Tax evasion and avoidance are illicit financial flows and represent as such serious impediments to achieving sustainable development, eradicating poverty and reducing inequality. Although it is methodically difficult to fully measure the forgone revenue, it is clear that the amounts lost to tax evasion and avoidance are significant. So significant, that they endanger the achievement of the sustainable development goals as governments lack necessary domestic resources. As most recently shown by the Pandora Papers leaks, multinational companies and wealthy individuals go all too often under- or even untaxed and keep accumulating their wealth. In the meantime, governments across the world struggle to finance and provide sufficient public goods and services, like health care, infrastructure or energy. Hence, the road to achieving sustainable development, eradicating absolute poverty and reducing inequality remains bumpy.
Against this backdrop, the fight against illicit financial flows is a crucial part of domestic resource mobilisation. The key ingredients are increased transparency about key financial data and cross-border flows, company structures and beneficial ownership information. Having access to such information will help tax administrations to identify as well as prevent tax evasion and avoidance. However, gaining access to this kind of information is not always easy as information is often well-hidden and several sources need to be consulted to collect all necessary data. This complexity is increased in cross-border contexts.
Consequently, fighting tax evasion and avoidance effectively comes down to cooperation and partnerships – both on domestic and international level. Due to the complexity and cross-border nature of such schemes, this endeavour cannot be undertaken in domestic isolation. Relevant pieces of information, which are necessary to detect tax crimes and tax avoidance and as a result also deter such behaviour, are widely spread and often only available in foreign jurisdictions, thus practically out of reach for the local tax administration and law enforcement. Consequently, without the cooperation from other jurisdictions the task of accessing relevant and often well-hidden facts remains daunting. Luckily, the ongoing digitalisation of administrations, e.g. widespread communication tools and data analysis software, can serve as a valuable and powerful tool for effective partnerships to counter illicit financial flows.
On a domestic level, it is essential that a whole-of-government approach is practiced. This requires a common understanding within government that only through a high degree of coordination and cooperation among all agencies, a country will have a chance to tackle illicit financial flows. This means, instead of leaving the task of identifying first signs of tax evasion and tax avoidance solely to the tax authorities, the investigation of tax evasion to the financial crime units and the persecution to the prosecution, all respective agencies need to be involved and cooperate closely. Other government departments or agencies often possess information that might be relevant for tax authorities, financial crime investigators and prosecutors to detect tax-related illicit financial flows. For example, customs know about imported goods, quality and declared import price, the ministry of mining is in possession of relevant information about the exact business activity and exploited mining sites, and the land registry office has important information on ownership of land and buildings.
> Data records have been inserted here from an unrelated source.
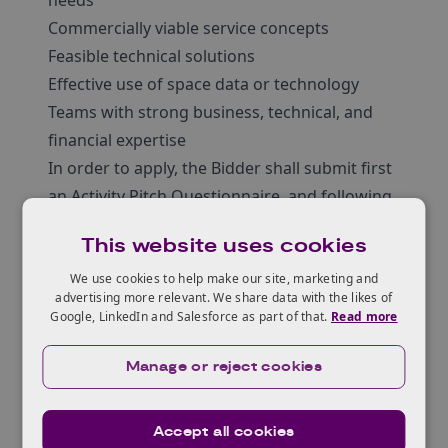
needs
Commercially viable service concepts
Feasible technical solutions
Effective use of space data or technology
Teams with strong business, technical, and
financial expertise
In order to apply, the Bidder shall submit first
an Activity Pitch Questionnaire, and following
evaluation (usually within 10 working days),
This website uses cookies
may be invited to submit the Outline Proposal
(up to 2 months later) and subsequent Full
We use cookies to help make our site, marketing and
advertising more relevant. We share data with the likes of
Proposal (up to 4 months after Outline
Google, LinkedIn and Salesforce as part of that.
Read more
Proposal).
Manage or reject cookies
Accept all cookies
Who can apply?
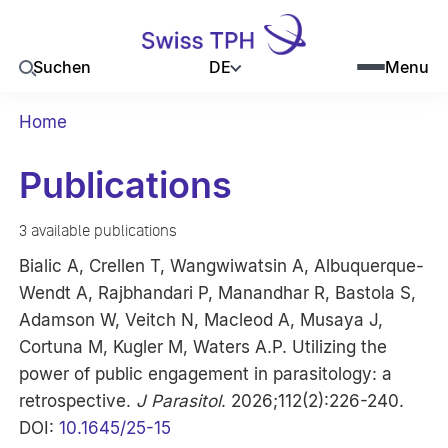
DE
Suchen
Menu
Home
Publications
3 available publications
Bialic A, Crellen T, Wangwiwatsin A, Albuquerque-
Wendt A, Rajbhandari P, Manandhar R, Bastola S,
Adamson W, Veitch N, Macleod A, Musaya J,
Cortuna M, Kugler M, Waters A.P. Utilizing the
power of public engagement in parasitology: a
retrospective.
J Parasitol
. 2026;112(2):226-240.
DOI:
10.1645/25-15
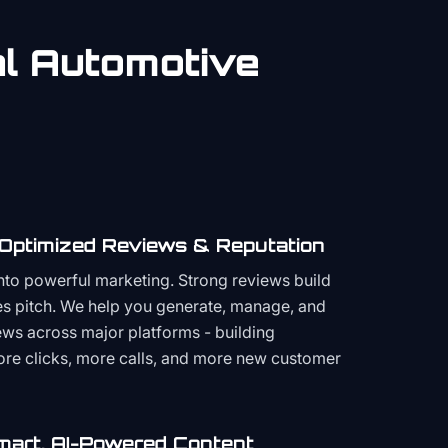
al
Automotive
 Optimized Reviews & Reputation
to powerful marketing. Strong reviews build
les pitch. We help you generate, manage, and
ws across major platforms - building
more clicks, more calls, and more new customer
mart, AI-Powered Content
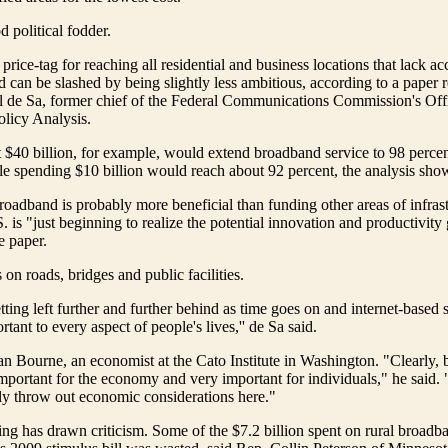
political fodder.
price-tag for reaching all residential and business locations that lack acc
 can be slashed by being slightly less ambitious, according to a paper r
 de Sa, former chief of the Federal Communications Commission's Offi
licy Analysis.
$40 billion, for example, would extend broadband service to 98 percen
hile spending $10 billion would reach about 92 percent, the analysis sho
roadband is probably more beneficial than funding other areas of infras
 is "just beginning to realize the potential innovation and productivity g
e paper.
is on roads, bridges and public facilities.
tting left further and further behind as time goes on and internet-based
ant to every aspect of people's lives,'' de Sa said.
an Bourne, an economist at the Cato Institute in Washington. "Clearly,
important for the economy and very important for individuals," he said.
ely throw out economic considerations here."
ng has drawn criticism. Some of the $7.2 billion spent on rural broadba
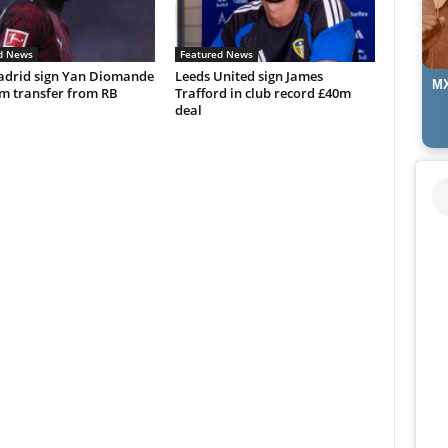
d News
Featured News
adrid sign Yan Diomande
Leeds United sign James
MX
0m transfer from RB
Trafford in club record £40m
deal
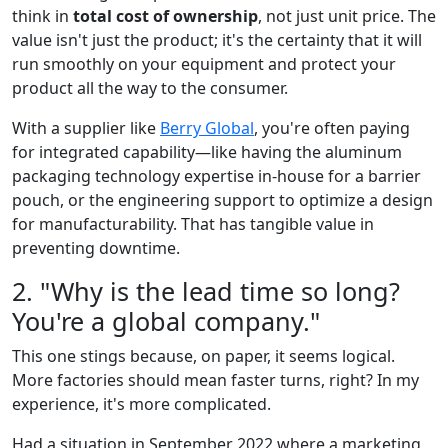
think in
total cost of ownership
, not just unit price. The
value isn't just the product; it's the certainty that it will
run smoothly on your equipment and protect your
product all the way to the consumer.
With a supplier like
Berry Global
, you're often paying
for integrated capability—like having the aluminum
packaging technology expertise in-house for a barrier
pouch, or the engineering support to optimize a design
for manufacturability. That has tangible value in
preventing downtime.
2. "Why is the lead time so long?
You're a global company."
This one stings because, on paper, it seems logical.
More factories should mean faster turns, right? In my
experience, it's more complicated.
Had a situation in September 2022 where a marketing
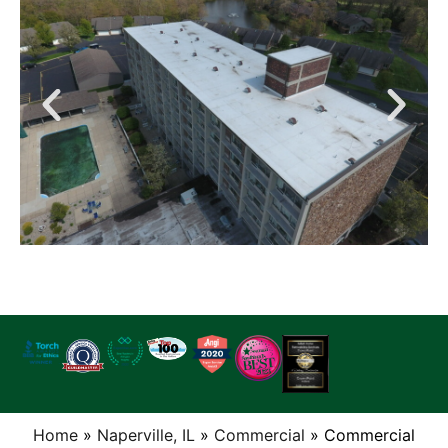
Home
»
Naperville, IL
»
Commercial
»
Commercial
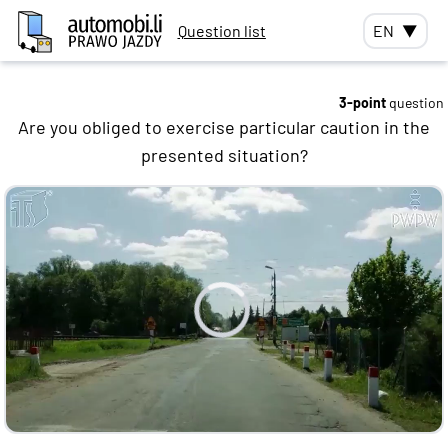
Question list
EN
▼
3-point
question
Are you obliged to exercise particular caution in the
presented situation?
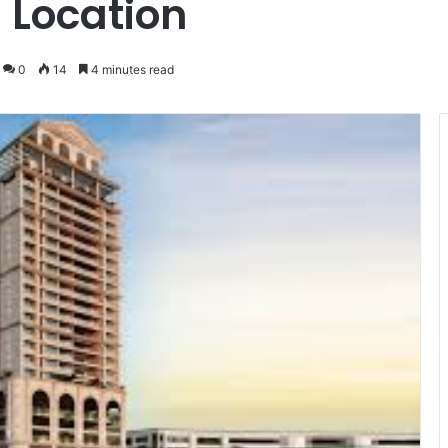
 Location
0
14
4 minutes read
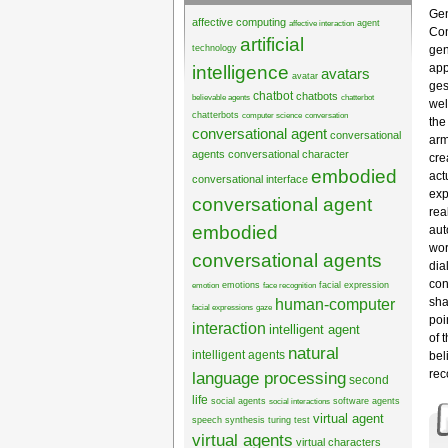
Gen
affective computing
agent
affective interaction
Con
artificial
technology
gen
app
intelligence
avatars
avatar
ges
chatbot
chatbots
believable agents
chatterbot
wel
chatterbots
computer science
conversation
the
conversational agent
conversational
arm
agents
conversational character
cre
embodied
act
conversational interface
exp
conversational agent
rea
embodied
aut
wor
conversational agents
dia
con
emotions
facial expression
emotion
face recognition
sha
human-computer
facial expressions
gaze
poi
interaction
intelligent agent
of 
natural
intelligent agents
bel
rec
language processing
second
life
social agents
software agents
social interactions
virtual agent
speech synthesis
turing test
virtual agents
virtual characters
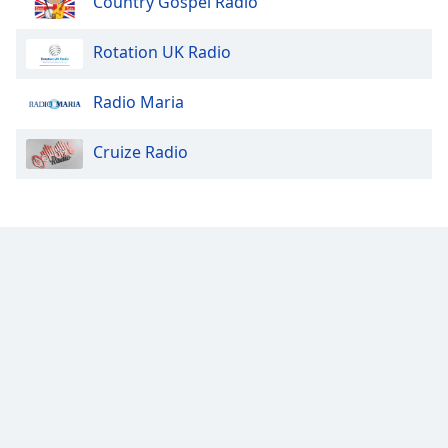
Country Gospel Radio
Rotation UK Radio
Radio Maria
Cruize Radio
On an international level, tax administrations need to build bridges across borders. The goal is to make sharing relevant information, joint audits, collection and enforcement activities as easy as possible. Mutual assistance in tax matters and exchange of information are essential tools in the fight against tax-related illicit financial flows. Also here, it is important that not only the respective laws, processes and IT infrastructure are in place, but that those formal relationships transcend to the relationships between people working on these processes in a way that they feel comfortable to work together and share information, their knowledge and experiences.
The international community achieved good progress in building partnerships and in agreeing on international standards to effectively fight tax evasion and tax avoidance, but challenges remain. The deal on the Two-Pillar Solution to Address the Tax Challenges Arising from the Digitalisation of the Economy struck on 8 October by 136 countries of the OECD/G20 Inclusive Framework on BEPS shows the high degree of willingness for international cooperation to resolve the existing issues. Despite an unprecedented number of existing exchange and mutual support relationships, there are still many countries making limited use of these opportunities. In many cases, the necessary relationships do not exist yet. With others, such partnerships stand at their beginning and the potential opportunities are yet to be explored. And here, international and regional tax organisations, such as the Network of Tax Organisations, have a crucial role to play.
International and regional tax administration organisations play a vital role to build and deepen existing cross-border partnerships among revenue authorities. They are not only providing technical expertise to their members in order to enable them to formally implement and enforce laws against tax evasion and avoidance. They also bring together tax administrators from different countries to share their experiences and exchange knowledge, to give them a common voice. As such they are crucial platforms to create and strengthen partnerships. By teaming up and creating the NTO, participating tax organisations managed to create such a global network. With this goal in mind, the NTO is proud to announce its first technical conference under the title “BUILDING STRONGER PARTNERSHIPS TO FIGHT TAX-RELATED ILLICIT FINANCIAL FLOWS”. The participation of more than 400 guests from tax authorities, academia, development partners, CSOs and international organisations will provide plenty of opportunities to build such partnerships.